Read a poem, talk about it, read it again.
6/12/2020
Connor and Jack examine the poem "Could We Please Give the Police Departments to the Grandmothers?" by Junauda Petrus. They discuss police abolition, the poem’s imaginative power, and how poetry can help achieve political liberation.
As these struggles continue, many groups are doing great work. One is the Young People's Action Coalition, which got Minneapolis public schools to cut ties with the police. Support them, here.
More about Junauda Petrus here.
Could we please give the police departments to the grandmothers?
By: Junauda Petrus
Give them the salaries and the pensions and the city vehicles, but make them a fleet of vintage corvettes, jaguars and cadillacs, with white leather interior. Diamond in the back, sunroof top and digging the scene with the gangsta lean.
Let the cars be badass!
You would hear the old school jams like Patti Labelle, Stevie Wonder, Anita Baker and Al Green. You would hear Sweet Honey in the Rock harmonizing on “We who believe in freedom will not rest” bumping out the speakers.
And they got the booming system.
If you up to mischief, they will pick you up swiftly in their sweet ride and look at you until you catch shame and look down at your lap. She asks you if you are hungry and you say “yes” and of course you are. She got a crown of dreadlocks and on the dashboard you see brown faces like yours, shea buttered and loved up.
And there are no precincts.
Just love temples, that got spaces to meditate and eat delicious food. mangoes, blueberries, nectarines, cornbread, peas and rice, fried plantain, fufu, yams, greens, okra, pecan pie, salad and lemonade.
Things that make your mouth water and soul arrive.
All the hungry bellies know warmth, all the children expect love. The grandmas help you with homework, practice yoga with you and teach you how to make jambalaya and coconut cake. From scratch.
When you're sleepy she will start humming and rub your back while you drift off. A song that she used to have the record of when she was your age. She remembers how it felt like to be you and be young and not know the world that good. Grandma is a sacred child herself, who just circled the sun enough times into the ripeness of her cronehood.
She wants your life to be sweeter.
When you are wildin’ out because your heart is broke or you don’t have what you need the grandmas take your hand and lead you to their gardens. You can lay down amongst the flowers. Her grasses, roses, dahlias, irises, lilies, collards, kale, eggplants, blackberries. She wants you know that you are safe and protected, universal limitless, sacred, sensual, divine and free.

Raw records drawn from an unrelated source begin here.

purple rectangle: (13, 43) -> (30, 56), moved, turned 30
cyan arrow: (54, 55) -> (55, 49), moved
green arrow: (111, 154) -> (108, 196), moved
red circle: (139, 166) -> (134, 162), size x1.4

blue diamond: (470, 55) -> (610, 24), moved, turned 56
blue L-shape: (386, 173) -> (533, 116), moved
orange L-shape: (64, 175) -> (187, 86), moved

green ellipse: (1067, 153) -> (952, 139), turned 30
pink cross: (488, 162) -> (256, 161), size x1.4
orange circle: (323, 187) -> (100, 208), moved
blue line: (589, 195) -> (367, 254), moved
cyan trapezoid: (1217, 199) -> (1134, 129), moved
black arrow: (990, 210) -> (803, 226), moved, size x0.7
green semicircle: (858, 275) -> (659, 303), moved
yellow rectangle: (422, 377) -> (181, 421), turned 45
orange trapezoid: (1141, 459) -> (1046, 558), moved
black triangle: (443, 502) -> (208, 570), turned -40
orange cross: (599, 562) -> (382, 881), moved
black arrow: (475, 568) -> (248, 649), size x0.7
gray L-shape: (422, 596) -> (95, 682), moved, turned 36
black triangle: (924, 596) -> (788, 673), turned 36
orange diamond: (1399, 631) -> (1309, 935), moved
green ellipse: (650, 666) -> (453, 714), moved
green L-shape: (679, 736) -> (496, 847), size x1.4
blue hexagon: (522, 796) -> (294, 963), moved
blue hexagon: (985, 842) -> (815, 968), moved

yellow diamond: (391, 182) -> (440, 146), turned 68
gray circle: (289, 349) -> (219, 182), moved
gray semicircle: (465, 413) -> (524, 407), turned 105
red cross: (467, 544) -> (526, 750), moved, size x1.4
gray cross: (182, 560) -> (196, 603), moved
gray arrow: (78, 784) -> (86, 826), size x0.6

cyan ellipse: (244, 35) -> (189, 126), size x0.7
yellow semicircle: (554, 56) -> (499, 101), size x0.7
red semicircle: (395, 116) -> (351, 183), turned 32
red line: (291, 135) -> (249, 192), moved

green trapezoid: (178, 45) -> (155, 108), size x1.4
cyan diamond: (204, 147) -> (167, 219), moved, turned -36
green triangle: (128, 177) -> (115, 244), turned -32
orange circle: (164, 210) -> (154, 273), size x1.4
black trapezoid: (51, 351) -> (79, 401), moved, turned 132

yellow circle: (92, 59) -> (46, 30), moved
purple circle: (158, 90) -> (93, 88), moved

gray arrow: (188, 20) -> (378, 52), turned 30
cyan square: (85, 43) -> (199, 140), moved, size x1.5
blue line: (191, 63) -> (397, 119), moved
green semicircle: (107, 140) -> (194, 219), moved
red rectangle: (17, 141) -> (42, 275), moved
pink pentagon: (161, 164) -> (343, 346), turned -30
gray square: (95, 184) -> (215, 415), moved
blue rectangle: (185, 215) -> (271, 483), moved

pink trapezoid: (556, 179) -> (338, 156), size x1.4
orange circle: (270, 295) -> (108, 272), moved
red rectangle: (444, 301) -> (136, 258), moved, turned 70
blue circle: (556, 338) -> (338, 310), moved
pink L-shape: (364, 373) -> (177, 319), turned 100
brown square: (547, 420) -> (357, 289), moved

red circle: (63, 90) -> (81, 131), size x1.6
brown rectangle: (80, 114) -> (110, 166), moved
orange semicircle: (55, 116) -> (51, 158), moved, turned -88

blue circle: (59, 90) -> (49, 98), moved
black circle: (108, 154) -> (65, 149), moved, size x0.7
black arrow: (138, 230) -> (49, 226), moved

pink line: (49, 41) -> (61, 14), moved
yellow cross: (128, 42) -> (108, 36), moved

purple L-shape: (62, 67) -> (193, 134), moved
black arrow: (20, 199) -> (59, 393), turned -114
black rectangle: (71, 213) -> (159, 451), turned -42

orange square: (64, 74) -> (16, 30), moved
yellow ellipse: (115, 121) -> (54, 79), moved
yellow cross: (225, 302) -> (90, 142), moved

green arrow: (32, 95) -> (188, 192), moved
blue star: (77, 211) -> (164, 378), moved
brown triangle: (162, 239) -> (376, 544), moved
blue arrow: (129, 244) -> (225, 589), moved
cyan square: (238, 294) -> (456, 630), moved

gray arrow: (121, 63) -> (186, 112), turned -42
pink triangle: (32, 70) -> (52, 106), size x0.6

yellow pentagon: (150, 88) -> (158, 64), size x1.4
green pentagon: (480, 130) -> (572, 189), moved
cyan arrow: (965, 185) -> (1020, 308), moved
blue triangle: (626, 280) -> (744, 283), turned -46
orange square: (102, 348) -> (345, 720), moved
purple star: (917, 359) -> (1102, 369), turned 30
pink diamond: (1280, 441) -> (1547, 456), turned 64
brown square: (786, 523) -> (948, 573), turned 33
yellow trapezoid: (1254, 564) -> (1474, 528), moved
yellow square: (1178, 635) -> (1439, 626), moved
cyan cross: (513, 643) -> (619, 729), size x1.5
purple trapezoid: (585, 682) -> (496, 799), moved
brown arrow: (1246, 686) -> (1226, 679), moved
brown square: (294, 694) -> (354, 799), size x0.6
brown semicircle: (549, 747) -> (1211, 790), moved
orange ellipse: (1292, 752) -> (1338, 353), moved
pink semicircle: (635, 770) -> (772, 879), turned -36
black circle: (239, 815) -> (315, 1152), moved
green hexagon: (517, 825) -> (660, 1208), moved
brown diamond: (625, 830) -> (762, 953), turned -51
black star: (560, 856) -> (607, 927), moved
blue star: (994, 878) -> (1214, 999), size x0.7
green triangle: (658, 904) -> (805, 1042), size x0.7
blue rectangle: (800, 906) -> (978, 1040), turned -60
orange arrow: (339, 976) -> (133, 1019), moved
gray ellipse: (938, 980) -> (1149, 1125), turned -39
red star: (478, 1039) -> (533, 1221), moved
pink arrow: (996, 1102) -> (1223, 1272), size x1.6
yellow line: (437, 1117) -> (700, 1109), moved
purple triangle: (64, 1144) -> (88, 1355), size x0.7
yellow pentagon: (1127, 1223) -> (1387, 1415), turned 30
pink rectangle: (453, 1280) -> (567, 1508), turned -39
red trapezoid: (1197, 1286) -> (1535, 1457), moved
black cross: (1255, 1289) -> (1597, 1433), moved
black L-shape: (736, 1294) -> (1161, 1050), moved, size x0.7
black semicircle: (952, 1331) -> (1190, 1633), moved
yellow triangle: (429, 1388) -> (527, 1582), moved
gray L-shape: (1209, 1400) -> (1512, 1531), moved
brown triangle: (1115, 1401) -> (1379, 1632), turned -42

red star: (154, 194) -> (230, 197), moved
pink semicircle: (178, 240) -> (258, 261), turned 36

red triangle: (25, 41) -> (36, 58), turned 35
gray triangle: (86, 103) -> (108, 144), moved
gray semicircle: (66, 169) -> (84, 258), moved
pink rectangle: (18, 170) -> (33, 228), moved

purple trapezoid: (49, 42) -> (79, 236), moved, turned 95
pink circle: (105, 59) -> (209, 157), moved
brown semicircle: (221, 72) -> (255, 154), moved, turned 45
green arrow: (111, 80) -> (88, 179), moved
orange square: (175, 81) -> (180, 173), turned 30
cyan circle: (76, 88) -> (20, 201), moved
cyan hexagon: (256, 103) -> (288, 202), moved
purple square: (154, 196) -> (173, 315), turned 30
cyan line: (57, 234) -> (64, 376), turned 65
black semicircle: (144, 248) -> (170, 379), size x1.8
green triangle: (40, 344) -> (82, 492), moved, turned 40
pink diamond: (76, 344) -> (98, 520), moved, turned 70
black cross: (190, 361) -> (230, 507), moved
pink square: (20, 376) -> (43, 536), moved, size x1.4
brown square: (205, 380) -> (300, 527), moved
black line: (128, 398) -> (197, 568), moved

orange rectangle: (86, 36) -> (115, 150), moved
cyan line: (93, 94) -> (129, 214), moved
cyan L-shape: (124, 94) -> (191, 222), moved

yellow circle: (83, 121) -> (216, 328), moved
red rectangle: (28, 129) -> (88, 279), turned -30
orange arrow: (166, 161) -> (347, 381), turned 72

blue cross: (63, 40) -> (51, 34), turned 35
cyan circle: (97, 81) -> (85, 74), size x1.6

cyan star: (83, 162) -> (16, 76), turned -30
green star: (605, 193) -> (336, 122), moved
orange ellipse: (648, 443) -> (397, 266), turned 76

Grandma is the original warrior, wild since birth, comfortable in loving fiercely. She has fought so that you don’t have to, not in the same ways at least. So give the police departments to the grandmas, they are fearless, classy and actualized. Blossomed from love. They wear what they want and say what they please.
Believe that.
There wouldn’t be noise citations when the grandmas ride through our streets, blasting Stevie Wonder, Nina Simone, Marvin Gaye, Alice Coltrane, Jimi Hendrix, KRS-One. All that good music. The kids gonna hula hoop to it and sell her lemonade made from heirloom pink lemons and maple syrup. The car is solar powered and carbon footprint-less, the grandmas designed the technology themselves.
At night they park the cars in a circle so all can sit in them with the sun roofs down, and look at the stars, talk about astrological signs, what to plant tomorrow based on the moon's mood and help you memorize Audre Lorde and James Baldwin quotes. She always looks you in the eye and acknowledges the light in you with no hesitation or fear. And grandma loves you fiercely forever.
She sees the pain in our bravado, the confusion in our anger, the depth behind our coldness. Grandma know what oppression has done to our souls and is gonna change it one love temple at a time. She has no fear.